Abstract
Background: Fabry disease (FD) is an X-linked lysosomal storage disorder caused by an α-galactosidase A enzyme deficiency due to pathogenic variants in the α-galactosidase A gene (GLA). An increasing number of individuals with a GLA variant, but without characteristic FD features, are identified. A definite diagnosis of FD has important consequences for treatment and counselling.
Objectives: We assessed the diagnostic value of quantitative sensory testing (QST) and intraepidermal nerve fibre density (IENFD) for patients with an uncertain FD diagnosis.
Methods: All patients with a GLA variant who initially presented at the Academic Medical Center with an uncertain FD diagnosis were included. A biopsy of an affected organ in a patient or family member showing FD characteristic storage is used as a reference standard for a diagnosis of FD. All patients underwent a comprehensive QST protocol and IENFD assessment which was compared to age and gender-matched healthy controls. Sensitivity and specificity were calculated for a combination of ≥1 abnormal QST modality and an abnormal IENFD.

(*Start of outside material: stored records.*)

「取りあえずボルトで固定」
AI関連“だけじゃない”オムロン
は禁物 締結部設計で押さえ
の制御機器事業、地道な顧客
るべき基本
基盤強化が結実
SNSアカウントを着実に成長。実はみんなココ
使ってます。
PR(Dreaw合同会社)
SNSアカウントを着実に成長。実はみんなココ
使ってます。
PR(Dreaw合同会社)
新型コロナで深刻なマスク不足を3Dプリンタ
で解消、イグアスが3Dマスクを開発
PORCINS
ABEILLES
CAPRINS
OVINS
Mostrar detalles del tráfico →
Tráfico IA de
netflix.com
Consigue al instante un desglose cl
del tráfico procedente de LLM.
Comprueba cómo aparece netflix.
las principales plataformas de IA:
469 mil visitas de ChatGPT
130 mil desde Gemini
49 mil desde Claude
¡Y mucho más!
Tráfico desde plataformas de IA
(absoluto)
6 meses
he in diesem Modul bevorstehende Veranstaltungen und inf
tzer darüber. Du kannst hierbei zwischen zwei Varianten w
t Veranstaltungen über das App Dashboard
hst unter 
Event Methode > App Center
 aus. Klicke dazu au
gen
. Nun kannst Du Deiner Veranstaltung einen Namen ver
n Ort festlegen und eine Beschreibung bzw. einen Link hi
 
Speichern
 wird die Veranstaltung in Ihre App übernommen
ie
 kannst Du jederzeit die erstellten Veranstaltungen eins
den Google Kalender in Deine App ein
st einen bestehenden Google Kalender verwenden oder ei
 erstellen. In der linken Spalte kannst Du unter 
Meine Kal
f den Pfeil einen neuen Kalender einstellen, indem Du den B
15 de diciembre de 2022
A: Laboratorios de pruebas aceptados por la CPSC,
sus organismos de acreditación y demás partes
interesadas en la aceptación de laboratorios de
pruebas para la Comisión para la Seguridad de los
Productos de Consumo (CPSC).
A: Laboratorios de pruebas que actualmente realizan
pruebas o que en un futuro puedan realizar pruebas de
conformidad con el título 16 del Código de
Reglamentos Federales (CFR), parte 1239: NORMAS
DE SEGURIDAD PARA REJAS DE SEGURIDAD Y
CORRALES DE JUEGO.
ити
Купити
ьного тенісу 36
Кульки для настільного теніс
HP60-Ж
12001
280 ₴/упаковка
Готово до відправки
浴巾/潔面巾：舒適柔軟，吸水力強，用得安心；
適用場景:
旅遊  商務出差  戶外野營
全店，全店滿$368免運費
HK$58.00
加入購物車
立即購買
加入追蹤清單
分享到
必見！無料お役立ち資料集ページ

Results: Twenty-six patients participated (nonclassical FD n = 18, 9 males; no FD n = 5, 3 males; uncertain n = 3, 1 male). Of the patients classified as nonclassical FD, 28% had ≥1 abnormal QST modalities, and 83% had an abnormal IENFD. From the patients without FD, 20% had ≥1 abnormal QST modality, and IENFD was abnormal in 25% (1 not available). Sensitivity was 28% and specificity 80%.
Conclusions: In our study cohort, QST and IENFD could not reliably distinguish patients with FD from those without FD.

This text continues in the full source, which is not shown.